# Hamster Cage? Cedar Bedding?



## YourSoJelly (Jul 1, 2013)

I had 3 hamsters before I had my guinea pigs and I still have the cage. I know with guinea pigs they need a big place to run and mice need to climb, and i can put in this ladder i have and i can make them stuff to climb on. Would that cage work? I will post pictures. The bar spacing is about 1/4 of an inch.








































As for cedar bedding, I love the smell. Is it ok for mice to use cedar bedding?


----------



## YourSoJelly (Jul 1, 2013)

Here are a few more pictures:


----------



## YourSoJelly (Jul 1, 2013)

Oh, and the locking mechanism:


----------



## sanctuary (Jun 23, 2013)

Cedar and pine bedding has been found to cause respiratory problems due to the oils it produces. 
I would try to stick to Aspen bedding and can be bought in bales online or at farm shops.

Also that cage I would honestly say is too small for any animal. A hamster should really have at least 360 square inches of floor space but not sure what people would say about mice. I know this forum is a breeding forum so people have to fit them in smaller spaces for ease of breeding which is great but if your just having a pet then isnt bigger better? 

Hope this helps xx

Please do not take offence to any of this it is just my opinion as I have 4 hamsters in huge cages and see they are so much happier than those crittertrail ones


----------



## Frizzle (Oct 6, 2011)

Regarding cedar bedding, it wrecks havoc on little mice lungs. What smells nice to us is these oils in the wood, and mice being in the bedding all day long can develop respiratory problems. If you like wood, go with Aspen, NOT PINE, as it has the same smelly oils as cedar.

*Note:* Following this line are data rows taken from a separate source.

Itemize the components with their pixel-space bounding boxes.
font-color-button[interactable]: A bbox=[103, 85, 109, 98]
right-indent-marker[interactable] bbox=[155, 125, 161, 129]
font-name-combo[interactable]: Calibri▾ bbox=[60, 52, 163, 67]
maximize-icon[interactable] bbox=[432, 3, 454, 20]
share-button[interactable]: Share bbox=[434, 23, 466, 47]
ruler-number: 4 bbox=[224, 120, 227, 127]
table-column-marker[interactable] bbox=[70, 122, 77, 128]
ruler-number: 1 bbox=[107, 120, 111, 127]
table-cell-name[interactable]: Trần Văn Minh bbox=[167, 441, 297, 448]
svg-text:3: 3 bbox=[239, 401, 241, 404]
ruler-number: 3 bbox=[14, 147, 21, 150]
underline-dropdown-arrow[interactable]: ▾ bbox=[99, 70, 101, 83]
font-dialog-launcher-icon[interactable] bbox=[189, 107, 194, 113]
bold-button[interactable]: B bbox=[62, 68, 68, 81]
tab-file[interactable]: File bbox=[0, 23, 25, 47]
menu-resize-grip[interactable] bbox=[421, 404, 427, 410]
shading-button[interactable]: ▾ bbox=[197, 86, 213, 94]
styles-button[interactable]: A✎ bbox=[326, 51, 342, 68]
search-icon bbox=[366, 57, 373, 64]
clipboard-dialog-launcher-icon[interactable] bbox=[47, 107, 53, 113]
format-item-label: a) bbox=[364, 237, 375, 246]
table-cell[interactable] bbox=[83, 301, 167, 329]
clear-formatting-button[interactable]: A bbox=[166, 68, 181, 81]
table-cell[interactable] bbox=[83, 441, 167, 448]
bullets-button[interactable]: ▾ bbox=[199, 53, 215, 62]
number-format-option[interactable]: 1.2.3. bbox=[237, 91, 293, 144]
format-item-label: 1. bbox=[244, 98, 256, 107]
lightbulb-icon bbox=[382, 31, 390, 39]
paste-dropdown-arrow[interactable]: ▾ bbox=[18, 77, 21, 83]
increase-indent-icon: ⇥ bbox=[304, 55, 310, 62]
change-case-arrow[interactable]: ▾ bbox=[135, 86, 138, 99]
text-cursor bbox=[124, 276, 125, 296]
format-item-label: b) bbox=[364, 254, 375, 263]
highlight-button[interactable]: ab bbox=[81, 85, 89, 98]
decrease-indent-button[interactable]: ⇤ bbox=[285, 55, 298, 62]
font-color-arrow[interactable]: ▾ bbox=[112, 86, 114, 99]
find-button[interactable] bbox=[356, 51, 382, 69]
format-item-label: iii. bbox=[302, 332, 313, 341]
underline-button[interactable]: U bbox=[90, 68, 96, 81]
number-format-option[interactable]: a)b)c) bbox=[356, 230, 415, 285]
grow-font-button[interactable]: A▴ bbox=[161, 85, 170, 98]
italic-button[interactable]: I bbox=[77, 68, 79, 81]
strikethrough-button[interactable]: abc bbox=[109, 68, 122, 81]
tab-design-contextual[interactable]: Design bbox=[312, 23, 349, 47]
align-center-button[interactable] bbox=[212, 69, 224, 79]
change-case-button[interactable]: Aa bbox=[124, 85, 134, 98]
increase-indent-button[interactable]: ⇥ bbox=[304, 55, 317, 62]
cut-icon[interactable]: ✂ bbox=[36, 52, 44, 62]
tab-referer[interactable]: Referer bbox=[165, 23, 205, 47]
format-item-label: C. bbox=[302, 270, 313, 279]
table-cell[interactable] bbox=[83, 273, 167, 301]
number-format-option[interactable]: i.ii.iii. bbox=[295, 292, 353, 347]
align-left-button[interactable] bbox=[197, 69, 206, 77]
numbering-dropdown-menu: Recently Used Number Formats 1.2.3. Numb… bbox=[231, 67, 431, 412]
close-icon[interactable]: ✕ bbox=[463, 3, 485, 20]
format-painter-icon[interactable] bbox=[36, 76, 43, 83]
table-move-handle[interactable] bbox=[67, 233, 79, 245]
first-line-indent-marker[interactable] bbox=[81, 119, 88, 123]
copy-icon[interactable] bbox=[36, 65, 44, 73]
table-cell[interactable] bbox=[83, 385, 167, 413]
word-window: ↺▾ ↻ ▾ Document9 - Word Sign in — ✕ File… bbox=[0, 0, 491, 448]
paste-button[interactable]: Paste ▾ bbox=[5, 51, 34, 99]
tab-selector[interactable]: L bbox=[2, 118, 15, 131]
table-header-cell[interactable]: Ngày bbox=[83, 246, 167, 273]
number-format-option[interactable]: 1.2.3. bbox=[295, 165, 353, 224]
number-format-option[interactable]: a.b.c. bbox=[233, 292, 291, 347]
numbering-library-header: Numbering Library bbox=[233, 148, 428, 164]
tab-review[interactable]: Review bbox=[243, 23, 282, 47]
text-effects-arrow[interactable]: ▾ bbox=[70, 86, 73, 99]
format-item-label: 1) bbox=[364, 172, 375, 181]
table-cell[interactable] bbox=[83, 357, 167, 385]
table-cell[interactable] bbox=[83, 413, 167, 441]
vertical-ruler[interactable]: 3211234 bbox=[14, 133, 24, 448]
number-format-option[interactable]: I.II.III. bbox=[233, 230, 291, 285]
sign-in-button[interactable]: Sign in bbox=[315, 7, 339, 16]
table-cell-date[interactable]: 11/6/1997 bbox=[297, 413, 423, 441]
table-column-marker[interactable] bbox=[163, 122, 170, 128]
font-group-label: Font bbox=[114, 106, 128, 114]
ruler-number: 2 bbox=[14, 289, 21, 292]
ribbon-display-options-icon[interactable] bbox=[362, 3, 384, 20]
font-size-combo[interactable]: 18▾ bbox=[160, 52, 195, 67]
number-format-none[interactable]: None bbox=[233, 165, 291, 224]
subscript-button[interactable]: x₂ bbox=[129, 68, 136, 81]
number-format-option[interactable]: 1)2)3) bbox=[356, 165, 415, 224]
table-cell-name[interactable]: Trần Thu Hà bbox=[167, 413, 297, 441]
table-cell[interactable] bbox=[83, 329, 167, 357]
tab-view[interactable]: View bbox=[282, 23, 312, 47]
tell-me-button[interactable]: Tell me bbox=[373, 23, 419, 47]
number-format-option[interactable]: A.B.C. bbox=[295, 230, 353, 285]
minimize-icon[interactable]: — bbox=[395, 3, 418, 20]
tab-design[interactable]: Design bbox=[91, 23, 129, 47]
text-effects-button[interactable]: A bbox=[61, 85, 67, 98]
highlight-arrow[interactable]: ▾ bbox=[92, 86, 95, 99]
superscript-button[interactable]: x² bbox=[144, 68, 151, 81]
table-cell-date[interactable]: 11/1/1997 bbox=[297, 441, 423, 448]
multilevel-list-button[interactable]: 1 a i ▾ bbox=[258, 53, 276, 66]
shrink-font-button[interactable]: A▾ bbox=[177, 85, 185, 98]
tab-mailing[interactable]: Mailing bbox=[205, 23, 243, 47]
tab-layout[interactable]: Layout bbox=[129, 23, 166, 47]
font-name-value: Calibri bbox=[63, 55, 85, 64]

Looking at your pictures, the 1/4 bar spaceing would have worked, but your door mechanism has a gap that appears wider then the rest of the bars, so I'm unsure how suitable it would be.


----------



## YourSoJelly (Jul 1, 2013)

In the locking mechanism there is other barns in front of it that block the mouse from going through.


----------



## ThatCertainGlow (Jun 23, 2012)

Mice do like to climb, but they tend to be more comfortable in small living spaces, unlike other roaming rodents. If that door isn't as wide spaced as it looks, then it should work for a single mouse. A larger sized cage is not always better, in the case of mice. Bedding (although as stated above, not cedar), can definitely be a case of deeper is better, if the goal is to make a mouse happy.  However that might be a bad idea in a wire cage. I happen to think the smaller living quarters preferences of mice is a good thing. Gives them a niche for efficiency flat renters, the elderly, etc.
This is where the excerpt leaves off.